Yaarel
🇮🇱He-Mage
This will give a specific feel to a campaign, quite a bit different than "traditional" healing. If that's the feel wanted at the table, then this works well.
Again, depending on the feel you are going for that's likely either a benefit or a detriment.
To me, hits vs. misses and saves and who is targeted are so swingy that having these additional thresholds that force long extra periods of rest that I can't predict are a detriment.
If I plan something where rests are hard (time pressure, wandering monsters, etc.) then I'm forcing some characters to carry a much higher risk than others depending on how the dice fall.

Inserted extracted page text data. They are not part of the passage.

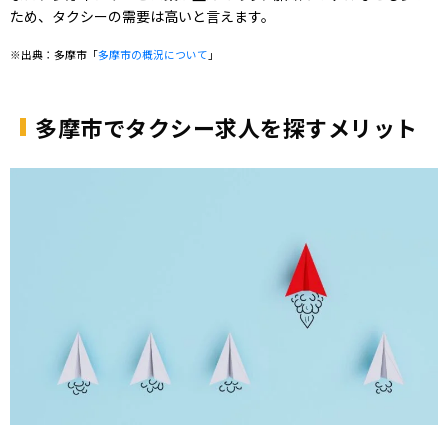
ため、タクシーの需要は高いと言えます。
※出典：多摩市「
多摩市の概況について
」
多摩市でタクシー求人を探すメリット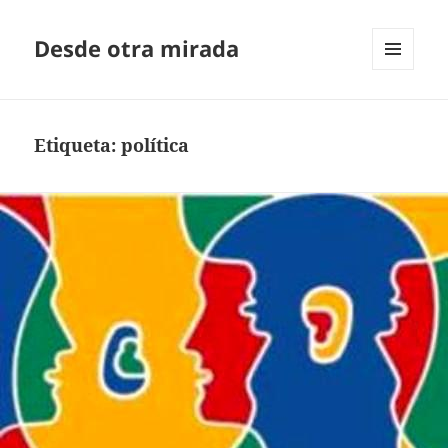
Desde otra mirada
MENÚ
Y
WIDGETS
Etiqueta:
política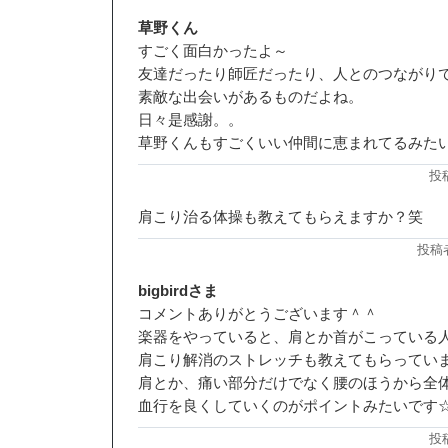
草野くん
すごく面白かったよ～
友達だったり師匠だったり、人とのつながり
素敵な出会いがあるものだよね。
日々是感謝。。
草野くんもすごくいい仲間に恵まれてるみた
投
肩こり治る体操も教えてもらえますか？笑
投稿者:
bigbirdさま
コメントありがとうございます＾＾
楽器をやっていると、肩とか首がこっている
肩こり解消のストレッチも教えてもらっていま
肩とか、痛い部分だけでなく腰のほうから全
血行を良くしていくのがポイントみたいです
投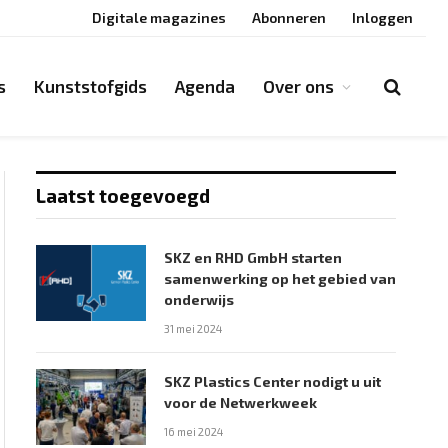
Digitale magazines
Abonneren
Inloggen
s
Kunststofgids
Agenda
Over ons
Laatst toegevoegd
SKZ en RHD GmbH starten
samenwerking op het gebied van
onderwijs
31 mei 2024
SKZ Plastics Center nodigt u uit
voor de Netwerkweek
16 mei 2024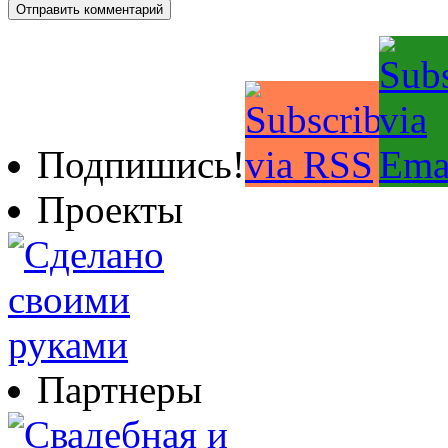
Подпишись!
Проекты
Партнеры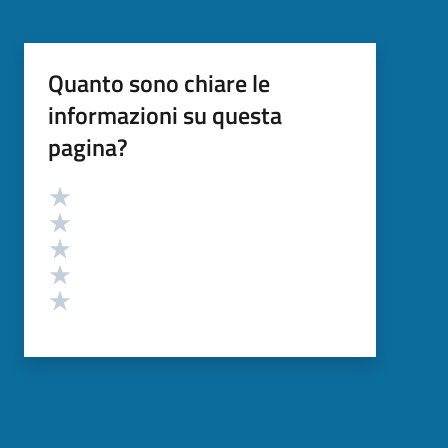
Quanto sono chiare le
informazioni su questa
pagina?
Valutazione
Valuta 5 stelle su 5
Valuta 4 stelle su 5
Valuta 3 stelle su 5
Valuta 2 stelle su 5
Valuta 1 stelle su 5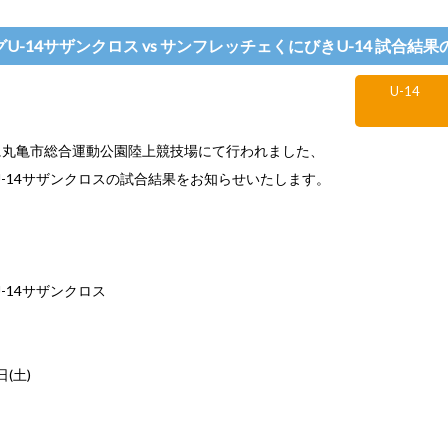
ーグU-14サザンクロス vs サンフレッチェくにびきU-14 試合結
U-14
土)に丸亀市総合運動公園陸上競技場にて行われました、
グU-14サザンクロスの試合結果をお知らせいたします。
U-14サザンクロス
日(土)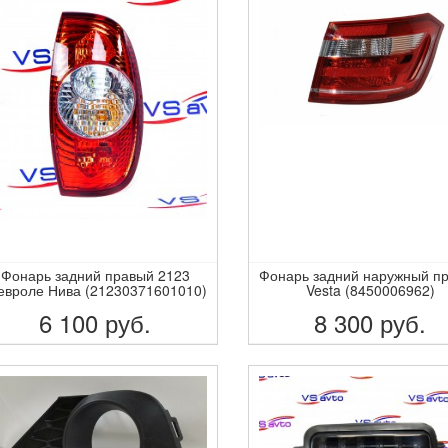
Фонарь задний правый 2123
Фонарь задний наружный п
вроле Нива (21230371601010)
Vesta (8450006962)
6 100
руб.
8 300
руб.
ПОДРОБНЕЕ
ПОДРОБНЕЕ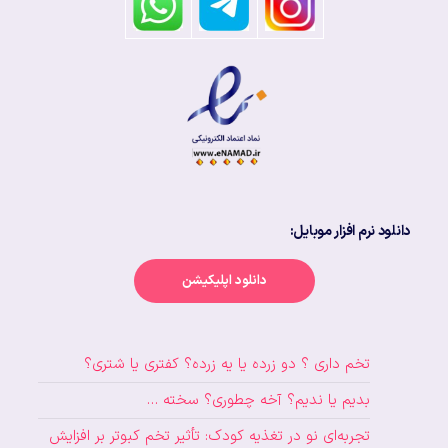
دانلود نرم افزار موبایل:
دانلود اپلیکیشن
تخم داری ؟ دو زرده یا یه زرده؟ کفتری یا شتری؟
بدیم یا ندیم؟ آخه چطوری؟ سخته …
تجربه‌ای نو در تغذیه کودک: تأثیر تخم کبوتر بر افزایش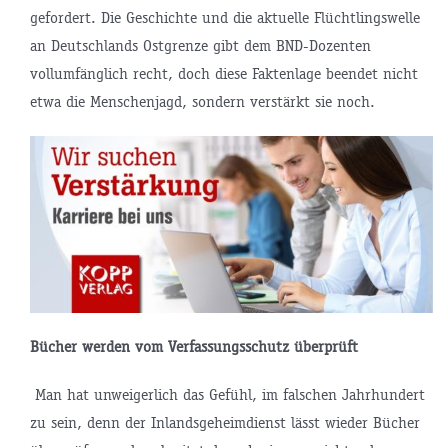
gefordert. Die Geschichte und die aktuelle Flüchtlingswelle
an Deutschlands Ostgrenze gibt dem BND-Dozenten
vollumfänglich recht, doch diese Faktenlage beendet nicht
etwa die Menschenjagd, sondern verstärkt sie noch.
Bücher werden vom Verfassungsschutz überprüft
Man hat unweigerlich das Gefühl, im falschen Jahrhundert
zu sein, denn der Inlandsgeheimdienst lässt wieder Bücher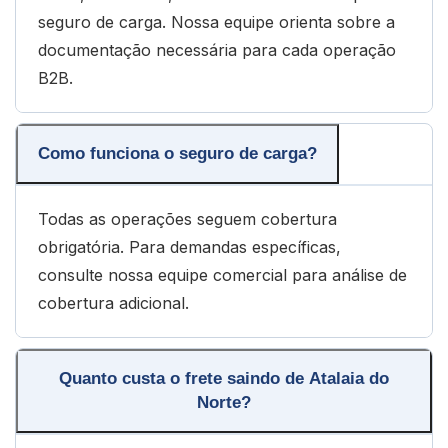
seguro de carga. Nossa equipe orienta sobre a
documentação necessária para cada operação
B2B.
Como funciona o seguro de carga?
Todas as operações seguem cobertura
obrigatória. Para demandas específicas,
consulte nossa equipe comercial para análise de
cobertura adicional.
Quanto custa o frete saindo de Atalaia do
Norte?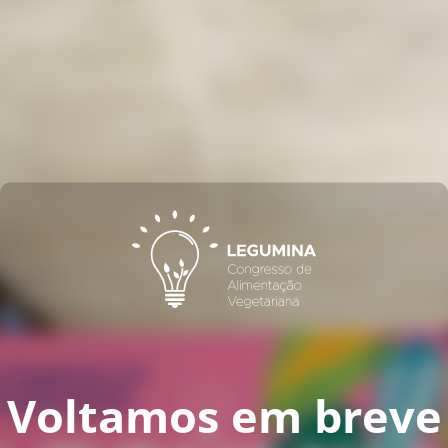
Voltamos em breve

Even more importantly I'm increasing dependence on magical healing like we had in the editions up through 3.5, which strongly changes the resource balance of healer types to much more support characters. I like that self-healing has allowed those characters not to have to focus on using their spell slots so heavily I heals and can do other things without feeling like they are letting their party down.

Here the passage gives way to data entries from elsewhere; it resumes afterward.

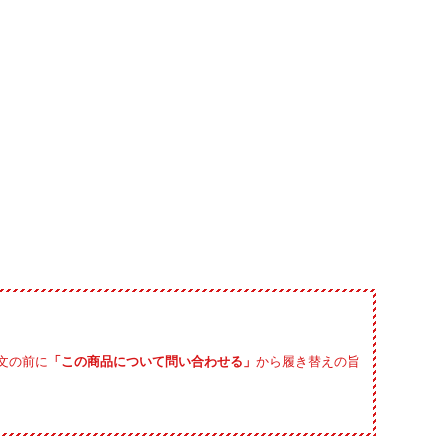
文の前に
「この商品について問い合わせる」
から履き替えの旨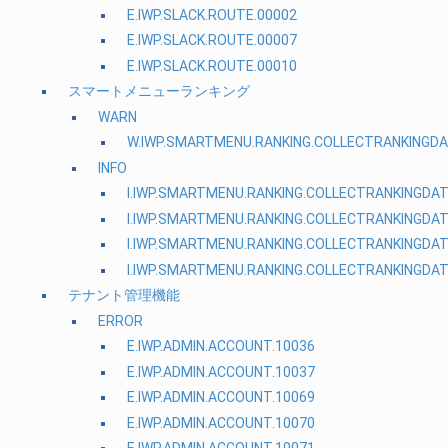
E.IWP.SLACK.ROUTE.00002
E.IWP.SLACK.ROUTE.00007
E.IWP.SLACK.ROUTE.00010
スマートメニューランキング
WARN
W.IWP.SMARTMENU.RANKING.COLLECTRANKINGDA
INFO
I.IWP.SMARTMENU.RANKING.COLLECTRANKINGDA
I.IWP.SMARTMENU.RANKING.COLLECTRANKINGDA
I.IWP.SMARTMENU.RANKING.COLLECTRANKINGDA
I.IWP.SMARTMENU.RANKING.COLLECTRANKINGDA
テナント管理機能
ERROR
E.IWP.ADMIN.ACCOUNT.10036
E.IWP.ADMIN.ACCOUNT.10037
E.IWP.ADMIN.ACCOUNT.10069
E.IWP.ADMIN.ACCOUNT.10070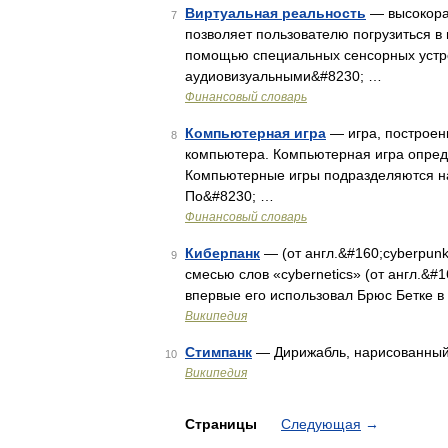
Виртуальная реальность
— высокора
7
позволяет пользователю погрузиться в
помощью специальных сенсорных устро
аудиовизуальными&#8230; …
Финансовый словарь
Компьютерная игра
— игра, построен
8
компьютера. Компьютерная игра опре
Компьютерные игры подразделяются н
По&#8230; …
Финансовый словарь
Киберпанк
— (от англ.&#160;cyberpun
9
смесью слов «cybernetics» (от англ.&#1
впервые его использовал Брюс Бетке в 
Википедия
Стимпанк
— Дирижабль, нарисованны
10
Википедия
Страницы
Следующая
→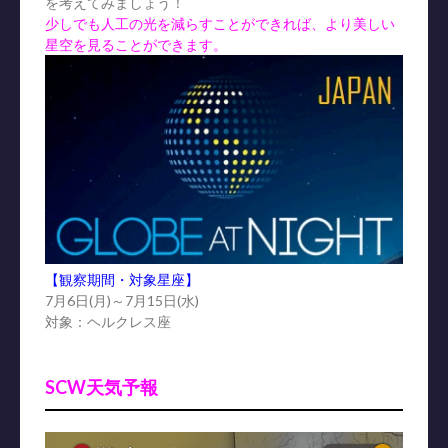
を考えてみましょう！
少しでも人工の光を減らすことができれば、より美しい
星空を見ることができます。
【観察期間・対象星座】
7月6日(月)～7月15日(水)
対象：ヘルクレス座
SCW天気予報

As a corollary, this effectively removes the ability to play without magical healing.
Realism over heroics is a decent thing at some tables. 3.x does a better job of simulating the real world than 5e, personally I'll play that system if I'm looking for it.
Mostly, I feel the concerns are working as intended. The point of a vigorous/bloodied system (or vitality/wound system) is physical damage takes longer to heal.
If all damage heals easily, then by definition, the game *feels* like all damage is nonphysical. Many players voice concerns about 5e enabling heroes to continually bounce back and forth between 0 and 1 hp.
If bloodied mechanically means a physical beating, and 0 hp means a possible internal injury (possibly a broken bone or death), then injury *feels* more real, and players make an effort to avoid it.
Nonphysical hit points remain easily recoverable, so in most cases, an adventure can still continue.
However, I agree with your concerns about magic versus nonmagic. All classes must balance reasonably and be equally viably. Dependence on magic to heal physical damage, skews the balance against nonmagical class.
Maybe a remedy is to nerf healing magic? So, low level spells can only heal vigor. Only spell slot levels 5 and up can heal physical damage dramatically.